En una sesión decisiva, el Congreso de la República rechazó con firmeza la propuesta del presidente Gustavo Petro de convocar una consulta popular, argumentando falta de viabilidad fiscal, riesgo de incremento en la informalidad laboral y un uso político de la iniciativa con miras a las elecciones presidenciales del 2026.
El voto mayoritario en contra, liderado por el Partido Conservador y acompañado por otras bancadas, fue calificado como un acto de “valentía y responsabilidad democrática”. Según los congresistas que se opusieron a la consulta, esta representaba un gasto excesivo de recursos públicos —más de 700 mil millones de pesos— en un momento en que el país enfrenta serias restricciones fiscales.
“Esta consulta era innecesaria. Muchos de los temas planteados podían resolverse mediante decretos o iniciativas legislativas. Además, varios de esos puntos ya habían sido debatidos y archivados por el Congreso en un ejercicio democrático”, señaló el presidente de la Asamblea del Tolima.
Además del alto costo, los congresistas advirtieron que la aprobación de esta consulta habría incentivado aún más la informalidad laboral en el país, generando riesgos para miles de trabajadores, afectando la estabilidad empresarial y profundizando la incertidumbre económica.
“Decirle no a esta consulta es también decirle sí a la responsabilidad fiscal y a la protección del empleo formal. No se puede improvisar con decisiones que afectan la vida de millones de colombianos”, agregó Molina Correcha.

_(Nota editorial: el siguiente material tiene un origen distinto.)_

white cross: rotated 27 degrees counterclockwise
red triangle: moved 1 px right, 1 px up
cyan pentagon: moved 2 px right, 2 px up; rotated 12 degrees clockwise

El asambleísta también cuestionó las intenciones políticas detrás de la propuesta, acusando al presidente Petro de querer “revivir el fervor electoral” y “movilizar a las masas con fines populistas”, en lugar de gobernar con mesura y respetando los canales institucionales.
“Hacemos un llamado al respeto por la democracia. No se puede seguir incendiando el país por intereses electorales. El Congreso actuó conforme a la Constitución, y el Estado de derecho debe prevalecer sobre los impulsos del populismo”, concluyó.
La votación ha generado un intenso debate nacional, en medio de un ambiente político cada vez más polarizado. Desde sectores independientes y empresariales se ha aplaudido la decisión del Congreso, mientras el Gobierno evalúa sus próximos pasos.
La negativa del Congreso obliga al Ejecutivo a replantear su estrategia legislativa. Mientras tanto, los partidos que lideraron el voto negativo se preparan para defender, desde sus bancadas, una visión de país centrada en la responsabilidad fiscal, la estabilidad institucional y el respeto por la separación de poderes.